Büyük güçlerle yüzleşmekten kaçınmak korkaklık değil bilgeliktir, çünkü kendini feda etmek asla bir avantaj değildir.

Öfke düşmanı öldürür, açgözlülük ise onun malına el koyar.


Savaş büyük bir devlet meselesidir, yaşam ve ölümün temeli, hayatta kalma veya ölüm yoludur. Bunun dikkatle tartılması ve dikkate alınması gerekir.

... savaşı anlayan komutan, halkın kaderinin hakimidir, devletin güvenliğinin efendisidir.

Bir düşman casusunuzun olduğunu ve sizi izlediğini öğrenirseniz, onu mutlaka fayda sağlayacak şekilde etkileyin; onu içeri getir ve yanına koy.
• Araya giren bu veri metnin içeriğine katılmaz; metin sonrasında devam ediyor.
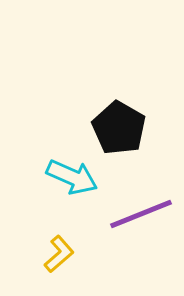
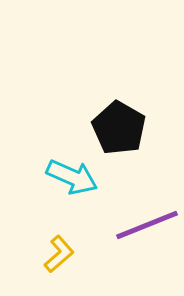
purple line: moved 6 px right, 11 px down
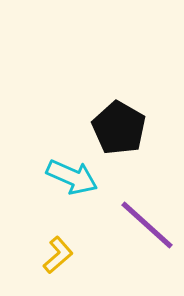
purple line: rotated 64 degrees clockwise
yellow L-shape: moved 1 px left, 1 px down
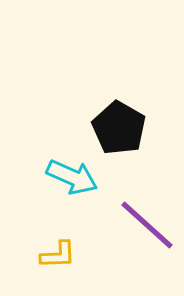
yellow L-shape: rotated 39 degrees clockwise
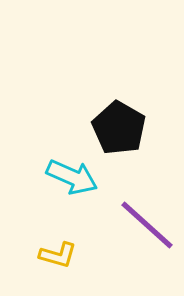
yellow L-shape: rotated 18 degrees clockwise
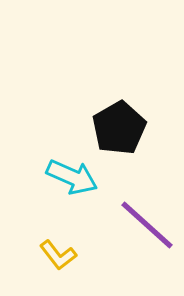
black pentagon: rotated 12 degrees clockwise
yellow L-shape: rotated 36 degrees clockwise
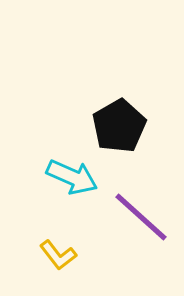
black pentagon: moved 2 px up
purple line: moved 6 px left, 8 px up
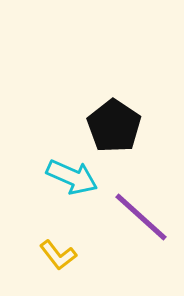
black pentagon: moved 5 px left; rotated 8 degrees counterclockwise
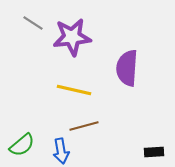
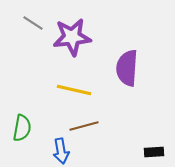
green semicircle: moved 17 px up; rotated 40 degrees counterclockwise
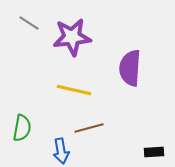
gray line: moved 4 px left
purple semicircle: moved 3 px right
brown line: moved 5 px right, 2 px down
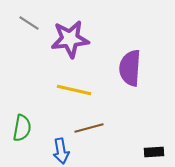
purple star: moved 2 px left, 2 px down
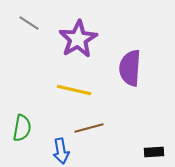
purple star: moved 8 px right; rotated 24 degrees counterclockwise
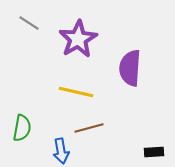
yellow line: moved 2 px right, 2 px down
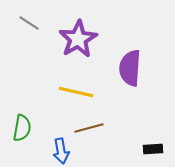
black rectangle: moved 1 px left, 3 px up
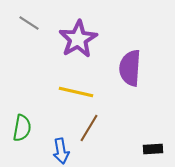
brown line: rotated 44 degrees counterclockwise
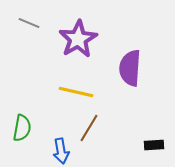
gray line: rotated 10 degrees counterclockwise
black rectangle: moved 1 px right, 4 px up
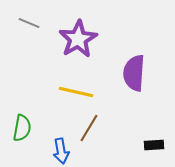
purple semicircle: moved 4 px right, 5 px down
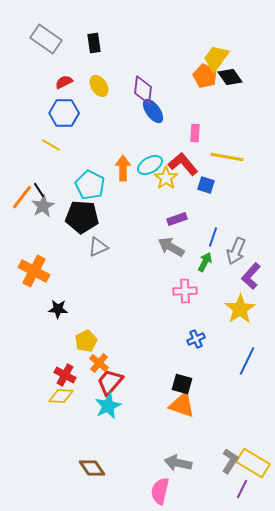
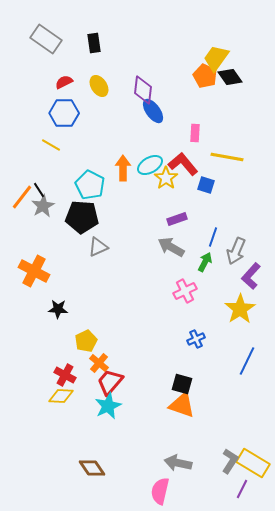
pink cross at (185, 291): rotated 25 degrees counterclockwise
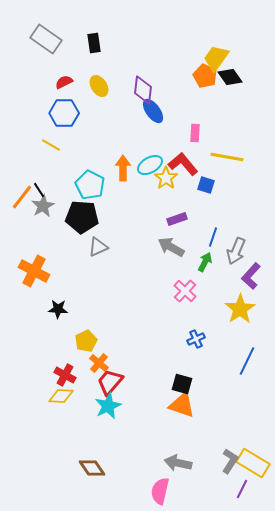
pink cross at (185, 291): rotated 20 degrees counterclockwise
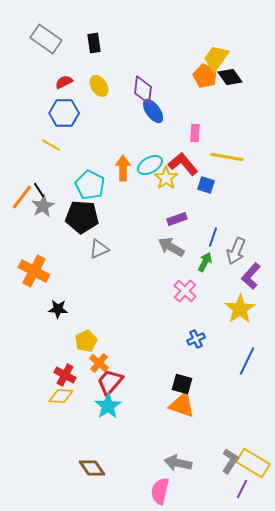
gray triangle at (98, 247): moved 1 px right, 2 px down
cyan star at (108, 406): rotated 8 degrees counterclockwise
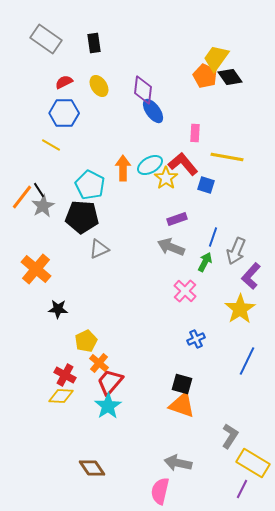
gray arrow at (171, 247): rotated 8 degrees counterclockwise
orange cross at (34, 271): moved 2 px right, 2 px up; rotated 12 degrees clockwise
gray L-shape at (230, 461): moved 25 px up
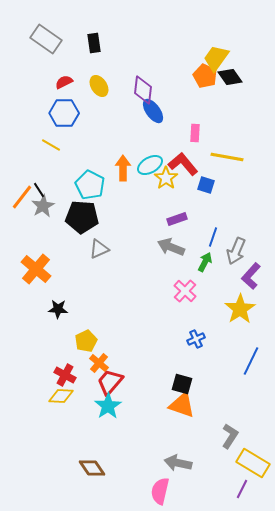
blue line at (247, 361): moved 4 px right
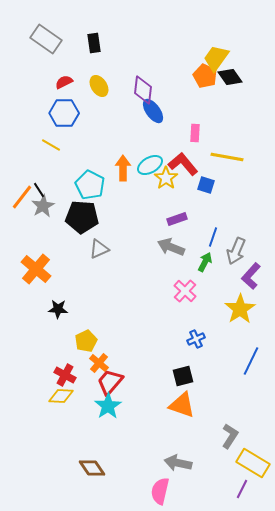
black square at (182, 384): moved 1 px right, 8 px up; rotated 30 degrees counterclockwise
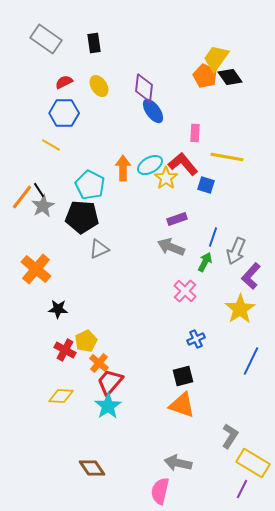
purple diamond at (143, 90): moved 1 px right, 2 px up
red cross at (65, 375): moved 25 px up
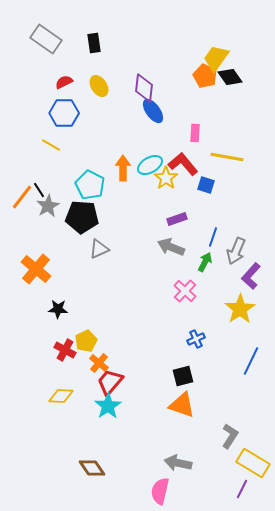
gray star at (43, 206): moved 5 px right
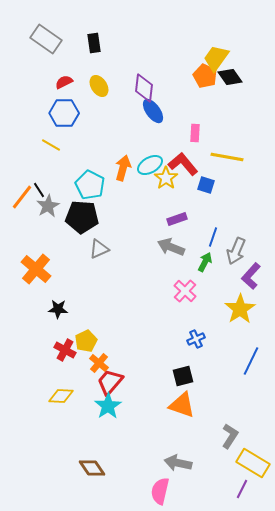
orange arrow at (123, 168): rotated 15 degrees clockwise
Askeri bir çatışmaya girmeden diğer devletlerin boyun eğdirilmesi, yani tam zafer ideali.

Yüz savaşta yüz zafer kazanmak, dövüş sanatının zirvesi değildir. Düşmanı savaşmadan yenmek zirvedir.

Yakın oldukları için uzaktakileri beklerler; tam güçle yorgunları beklerler; tok oldukları için açları beklerler; Bu, gücün yönetimidir.

Savaş zaferi sever ve süreyi sevmez.

Yenilmezlik kişinin kendisindedir, zafer olasılığı ise düşmandadır.

Düzenli olan kişi düzensizliği bekler; sakin olduklarından huzursuzluk beklerler; bu kalp kontrolüdür.

Güç, çıkar doğrultusunda taktik kullanma yeteneğidir.

Beklenmeyen yerlere doğru ilerleyin; hazırlıklı olmadığınız yere saldırın.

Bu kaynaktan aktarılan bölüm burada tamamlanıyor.